Additionally, many cardiovascular diseases have been shown to be highly associated with a
reduced bioavailability of NO and a positively associated increase in ROS. These heightened
levels of ROS not only reduce the availability of NO, but they may also cause cellular damage
within the muscle and cardiovascular system. This combination of a reduced ability of the
peripheral blood vessels to dilate due to decreased levels of NO, with a concomitant
increased level of inflammation due to higher ROS levels could be extremely detrimental to
patients with PAD, as the limited oxygen delivery to skeletal muscles could ultimately result
in claudication and reduced physical ability. However, this reduced oxygen delivery and
utilization may be able to be improved as previous studies have suggested that
tetrahydrobiopterin (BH4), is an important cofactor responsible for NO production.
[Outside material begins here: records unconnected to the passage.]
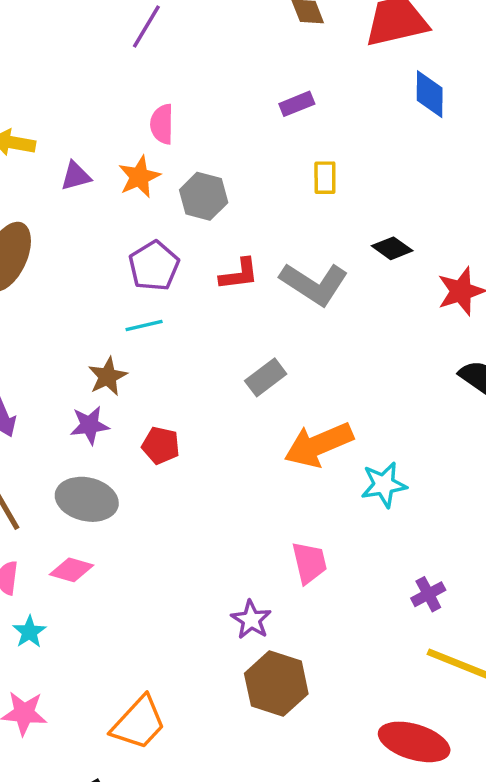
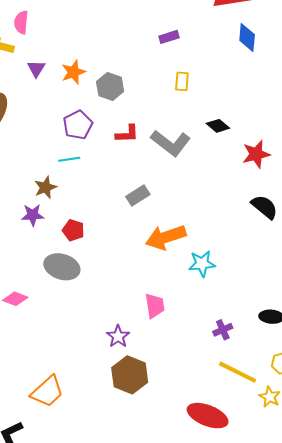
pink semicircle: (162, 124) -> (21, 22), moved
purple triangle: (76, 176) -> (36, 69), turned -48
gray ellipse: (87, 499) -> (62, 267), moved

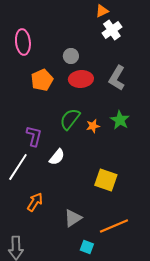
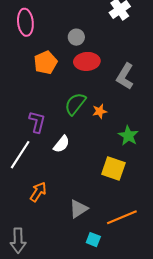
gray L-shape: (117, 78) -> (125, 76), moved
green star: (120, 120) -> (128, 136), moved

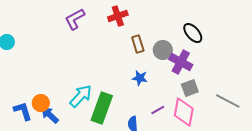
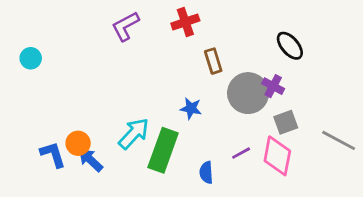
gray circle: (163, 50) -> (248, 93), moved, size x1.5
purple cross: (181, 62) -> (273, 86), size x0.7
blue star: (140, 78) -> (191, 108), moved

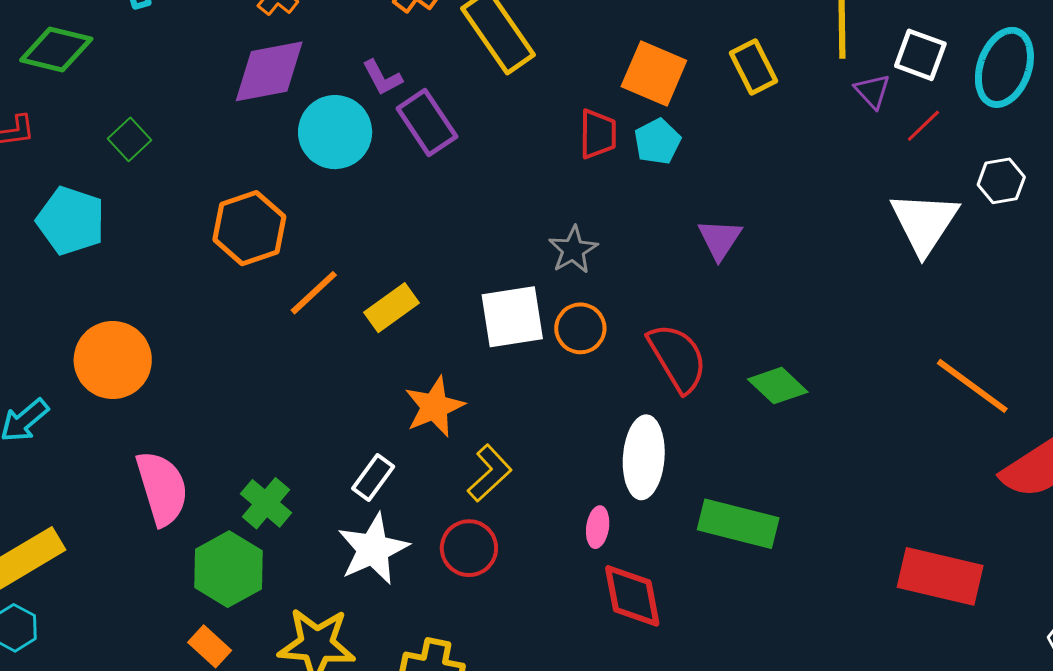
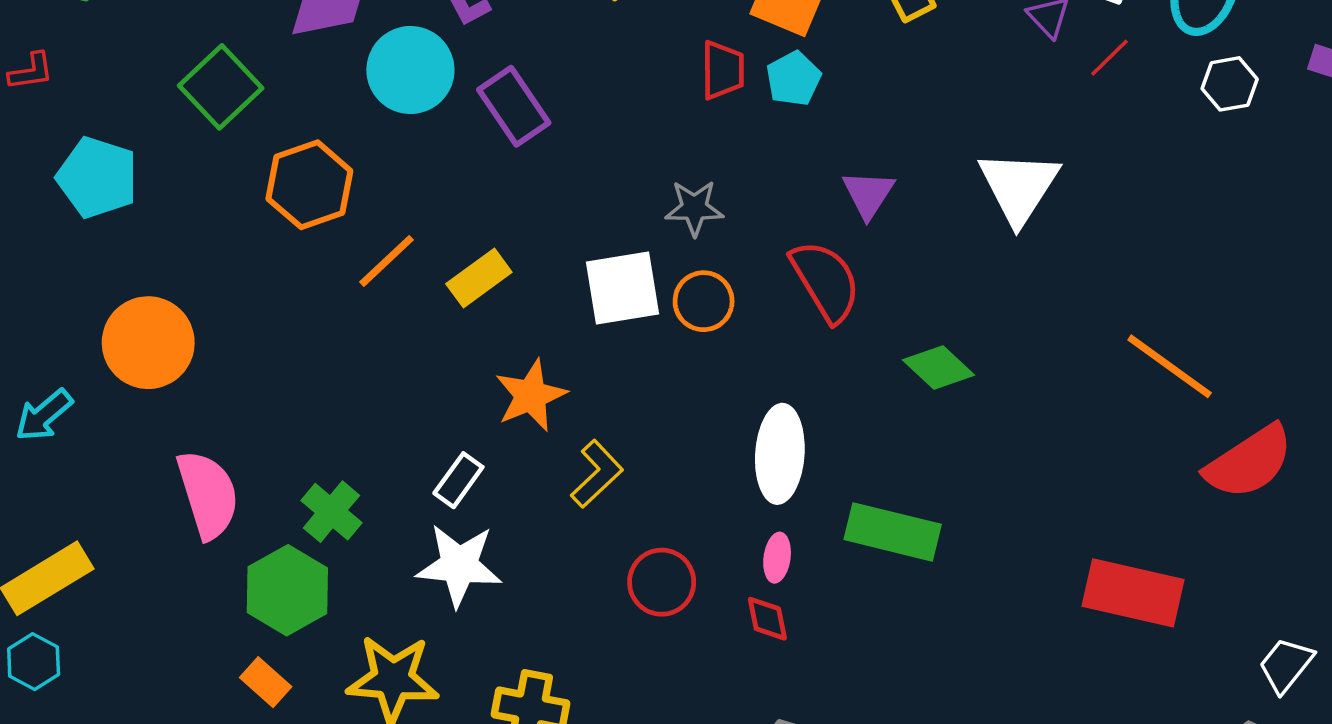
purple rectangle: (427, 123) -> (514, 106), moved
green square: (130, 139) -> (221, 87), moved, size x1.6
white hexagon: (1001, 181) -> (1230, 84), moved
white triangle: (924, 223) -> (1019, 187), moved
gray star: (573, 250) -> (694, 208), turned 30
red semicircle: (677, 358) -> (826, 281), moved
pink ellipse: (598, 527) -> (777, 558), moved
red circle: (469, 548) -> (662, 582), moved
white star: (373, 549) -> (459, 565), turned 30
red diamond: (632, 596) -> (767, 619), size x0.6

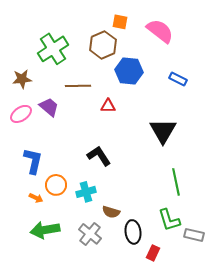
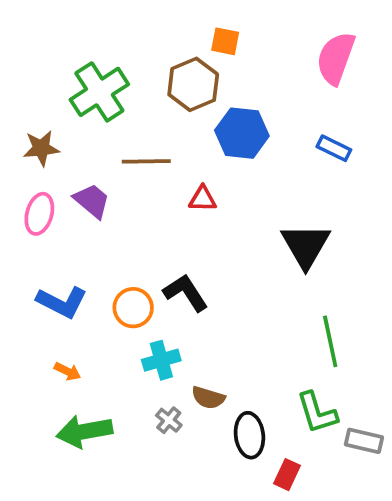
pink semicircle: (160, 31) -> (336, 58), moved, turned -108
pink ellipse: (21, 114) -> (39, 214), turned -40
blue L-shape: (33, 161) -> (62, 302), turned 104
orange circle: (56, 185) -> (133, 308), moved
gray cross: (90, 234) -> (169, 420), moved, size x0.6

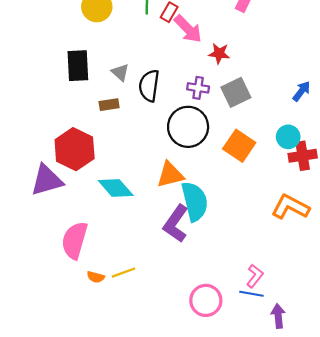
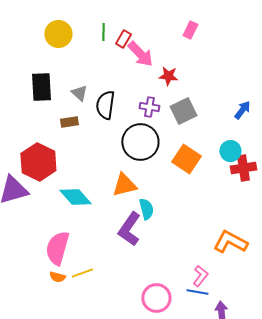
cyan semicircle: (195, 201) -> (146, 209), size x0.6
orange L-shape: (290, 207) -> (230, 242), moved
pink semicircle: (75, 240) -> (57, 248), moved

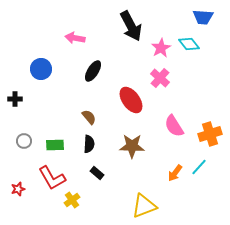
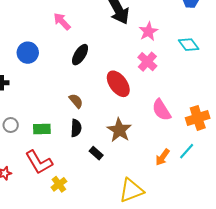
pink arrow: (75, 38) -> (62, 21), turned 36
cyan diamond: (189, 44) -> (189, 45), moved
brown star: (132, 146) -> (119, 130), turned 30
black rectangle: (97, 173) -> (96, 153), moved

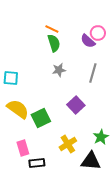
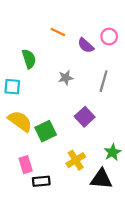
purple semicircle: (88, 41) -> (86, 45), moved
green semicircle: (54, 43) -> (29, 59), moved

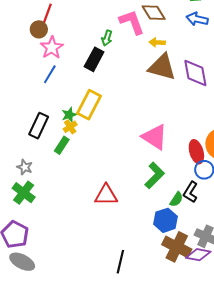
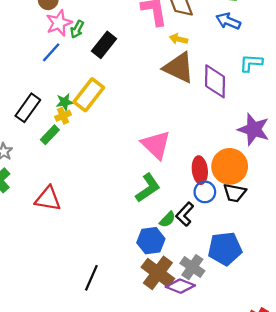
green arrow: (107, 38) -> (77, 29), moved
red triangle: (106, 195) -> (48, 199), moved

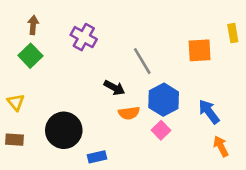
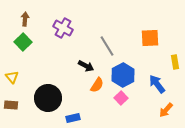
yellow rectangle: (233, 33) -> (175, 62), moved
orange semicircle: (129, 113) -> (97, 85), turned -49
orange arrow: (221, 146) -> (166, 110), turned -112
Furthermore, recent studies have shown that endothelial BH4 levels are associated with the
vascular pathophysiological response to hypoxia, as it directly mediates endothelial nitric
oxide synthase regulation and reduces superoxide production. Additionally, acute
administration of BH4 was shown to improve vascular function, specifically, endothelial
mediated vasodilatory function, in patients with systemic vascular and coronary disease, as
well as six minute walking distances in patients with hypertension. Therefore, the purpose of
this proposed study will be to examine the effects of BH4 on vascular function, oxidative
stress and leg performance in patients with PAD. The findings of this study may help to
develop a new clinical therapy for patients with PAD. In this study we will examine
endothelial function via flow-mediated dilation, blood flow in the femoral and popliteal
arteries with a doppler ultrasound, leg skeletal muscle oxygenation with near-infrared
spectroscopy, oxidative stress via blood samples and leg function by conducting a endurance
test on an isokinetic dynamometer in 10 class-1 or class-2 PAD patients. We will use 5 mg/kg
of BH4 obtained from Biomarin Pharmaceutical Industries in a 1:1 randomized, double-blinded,
cross-over design with a 2-week washout period between testing days.